[Extracted page text data]
+===+
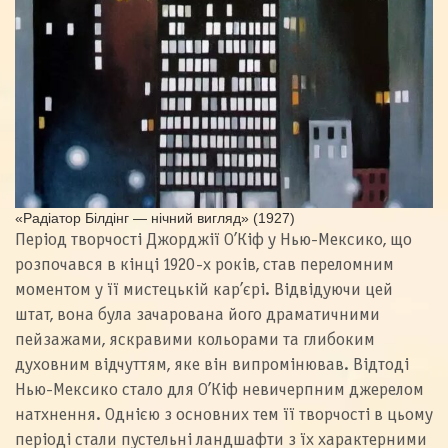
«Радіатор Білдінг — нічний вигляд» (1927)
Період творчості Джорджії О’Кіф у Нью-Мексико, що
розпочався в кінці 1920-х років, став переломним
моментом у її мистецькій кар’єрі. Відвідуючи цей
штат, вона була зачарована його драматичними
пейзажами, яскравими кольорами та глибоким
духовним відчуттям, яке він випромінював. Відтоді
Нью-Мексико стало для О’Кіф невичерпним джерелом
натхнення. Однією з основних тем її творчості в цьому
періоді стали пустельні ландшафти з їх характерними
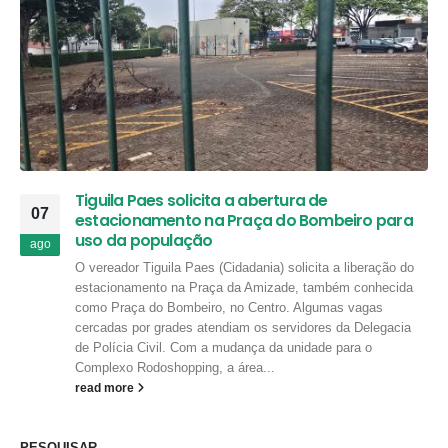
Tiguila Paes solicita a abertura de
07
estacionamento na Praça do Bombeiro para
uso da população
ago
O vereador Tiguila Paes (Cidadania) solicita a liberação do
estacionamento na Praça da Amizade, também conhecida
como Praça do Bombeiro, no Centro. Algumas vagas
cercadas por grades atendiam os servidores da Delegacia
de Polícia Civil. Com a mudança da unidade para o
Complexo Rodoshopping, a área...
read more
PESQUISAR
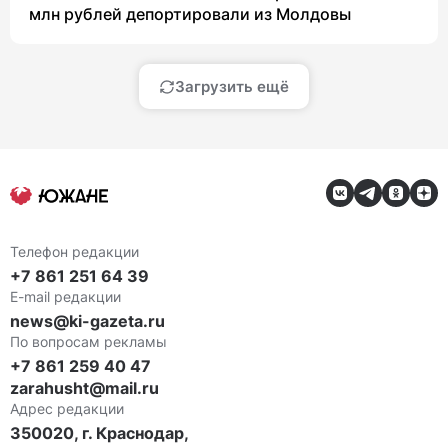
млн рублей депортировали из Молдовы
Загрузить ещё
Телефон редакции
+7 861 251 64 39
E-mail редакции
news@ki-gazeta.ru
По вопросам рекламы
+7 861 259 40 47
zarahusht@mail.ru
Адрес редакции
350020, г. Краснодар,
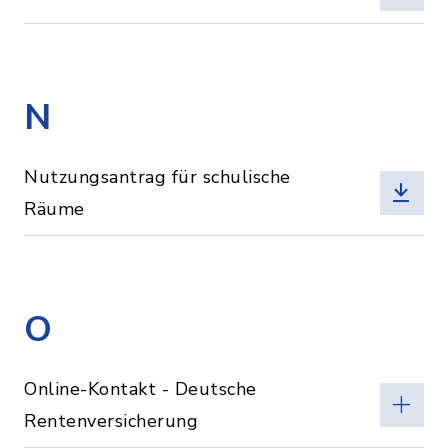
N
Nutzungsantrag für schulische
Räume
O
Online-Kontakt - Deutsche
Rentenversicherung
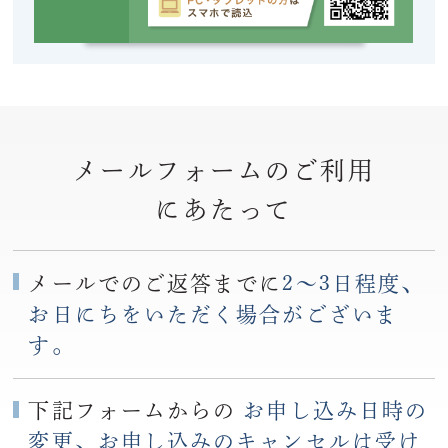
メールフォームのご利用
にあたって
メールでのご返答までに
2〜3日程度、
お日にちをいただく場合がございま
す。
下記フォームからの
お申し込み日時の
変更、お申し込みのキャンセルは受け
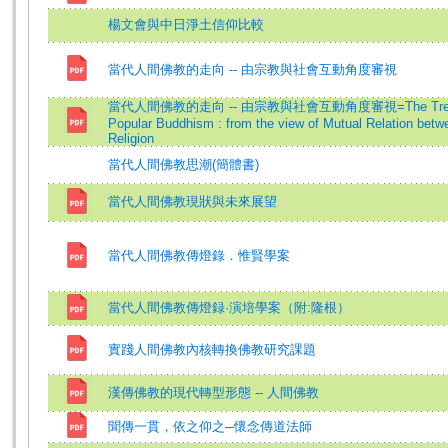
楊文會與中日淨土信仰比較
當代人間佛教的走向 -- 由宗教與社會互動角度審視
當代人間佛教的走向 -- 由宗教與社會互動角度審視=The Trend 
Popular Buddhism : from the view of Mutual Relation betw
Religion
當代人間佛教思潮(簡體書)
當代人間佛教現狀與未來展望
當代人間佛教傳燈錄．惟賢學案
當代人間佛教傳燈録·演培學案（附:隆根）
實踐人間佛教內核轉換佛教研究課題
漢傳佛教的現代轉型形態 -- 人間佛教
聞傳一貫，依之仰之─懷念傳道法師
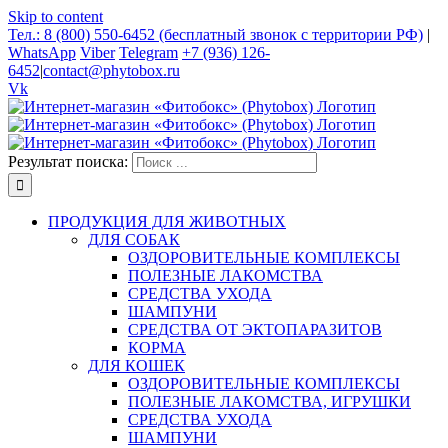
Skip to content
Тел.: 8 (800) 550-6452 (бесплатный звонок с территории РФ)
|
WhatsApp
Viber
Telegram
+7 (936) 126-
6452
|
contact@phytobox.ru
Vk
Результат поиска:
ПРОДУКЦИЯ ДЛЯ ЖИВОТНЫХ
ДЛЯ СОБАК
ОЗДОРОВИТЕЛЬНЫЕ КОМПЛЕКСЫ
ПОЛЕЗНЫЕ ЛАКОМСТВА
СРЕДСТВА УХОДА
ШАМПУНИ
СРЕДСТВА ОТ ЭКТОПАРАЗИТОВ
КОРМА
ДЛЯ КОШЕК
ОЗДОРОВИТЕЛЬНЫЕ КОМПЛЕКСЫ
ПОЛЕЗНЫЕ ЛАКОМСТВА, ИГРУШКИ
СРЕДСТВА УХОДА
ШАМПУНИ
+===+
INSTRUCTIONS TO FOLLOW: In the copy, include no pictures; otherwise transcribe the entries exactly.

EXERCISE RESPONSE:
«Радіатор Білдінг — нічний вигляд» (1927)
Період творчості Джорджії О’Кіф у Нью-Мексико, що
розпочався в кінці 1920-х років, став переломним
моментом у її мистецькій кар’єрі. Відвідуючи цей
штат, вона була зачарована його драматичними
пейзажами, яскравими кольорами та глибоким
духовним відчуттям, яке він випромінював. Відтоді
Нью-Мексико стало для О’Кіф невичерпним джерелом
натхнення. Однією з основних тем її творчості в цьому
періоді стали пустельні ландшафти з їх характерними
Tiguila Paes solicita a abertura de
07
estacionamento na Praça do Bombeiro para
uso da população
ago
O vereador Tiguila Paes (Cidadania) solicita a liberação do
estacionamento na Praça da Amizade, também conhecida
como Praça do Bombeiro, no Centro. Algumas vagas
cercadas por grades atendiam os servidores da Delegacia
de Polícia Civil. Com a mudança da unidade para o
Complexo Rodoshopping, a área...
read more
PESQUISAR
млн рублей депортировали из Молдовы
Загрузить ещё
Телефон редакции
+7 861 251 64 39
E-mail редакции
news@ki-gazeta.ru
По вопросам рекламы
+7 861 259 40 47
zarahusht@mail.ru
Адрес редакции
350020, г. Краснодар,
N
Nutzungsantrag für schulische
Räume
O
Online-Kontakt - Deutsche
Rentenversicherung
メールフォームのご利用
にあたって
メールでのご返答までに
2〜3日程度、
お日にちをいただく場合がございま
す。
下記フォームからの
お申し込み日時の
変更、お申し込みのキャンセルは受け
楊文會與中日淨土信仰比較
當代人間佛教的走向 -- 由宗教與社會互動角度審視
當代人間佛教的走向 -- 由宗教與社會互動角度審視=The Trend 
Popular Buddhism : from the view of Mutual Relation betw
Religion
當代人間佛教思潮(簡體書)
當代人間佛教現狀與未來展望
當代人間佛教傳燈錄．惟賢學案
當代人間佛教傳燈録·演培學案（附:隆根）
實踐人間佛教內核轉換佛教研究課題
漢傳佛教的現代轉型形態 -- 人間佛教
聞傳一貫，依之仰之─懷念傳道法師
Skip to content
Тел.: 8 (800) 550-6452 (бесплатный звонок с территории РФ)
|
WhatsApp
Viber
Telegram
+7 (936) 126-
6452
|
contact@phytobox.ru
Vk
Результат поиска:
ПРОДУКЦИЯ ДЛЯ ЖИВОТНЫХ
ДЛЯ СОБАК
ОЗДОРОВИТЕЛЬНЫЕ КОМПЛЕКСЫ
ПОЛЕЗНЫЕ ЛАКОМСТВА
СРЕДСТВА УХОДА
ШАМПУНИ
СРЕДСТВА ОТ ЭКТОПАРАЗИТОВ
КОРМА
ДЛЯ КОШЕК
ОЗДОРОВИТЕЛЬНЫЕ КОМПЛЕКСЫ
ПОЛЕЗНЫЕ ЛАКОМСТВА, ИГРУШКИ
СРЕДСТВА УХОДА
ШАМПУНИ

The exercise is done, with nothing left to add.